▶ Exercise instructions
Report back every line from the entries below in which the word "Proxy" occurs.

▶ Supplied entries

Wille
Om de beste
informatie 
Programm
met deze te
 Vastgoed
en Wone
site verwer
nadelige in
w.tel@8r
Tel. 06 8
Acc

...

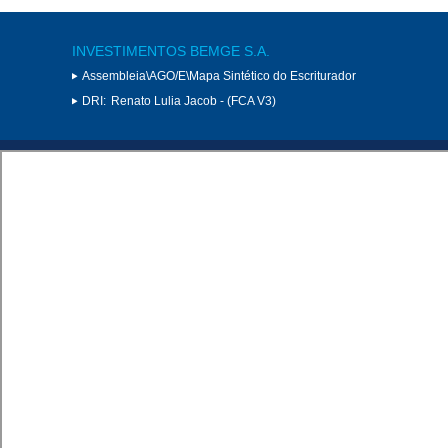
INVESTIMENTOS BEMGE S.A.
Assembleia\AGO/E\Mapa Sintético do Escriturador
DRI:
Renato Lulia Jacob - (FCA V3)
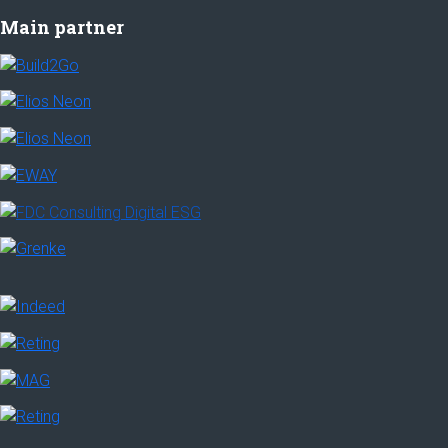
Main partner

---

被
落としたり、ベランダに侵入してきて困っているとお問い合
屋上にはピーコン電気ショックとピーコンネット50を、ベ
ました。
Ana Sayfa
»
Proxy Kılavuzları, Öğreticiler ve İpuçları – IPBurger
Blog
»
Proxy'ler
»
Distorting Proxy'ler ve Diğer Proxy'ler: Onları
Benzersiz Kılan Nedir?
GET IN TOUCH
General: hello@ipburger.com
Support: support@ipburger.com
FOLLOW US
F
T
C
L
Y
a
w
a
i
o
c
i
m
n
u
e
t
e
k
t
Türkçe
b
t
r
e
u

▶ Response below
Proxy Kılavuzları, Öğreticiler ve İpuçları – IPBurger
Proxy'ler
Distorting Proxy'ler ve Diğer Proxy'ler: Onları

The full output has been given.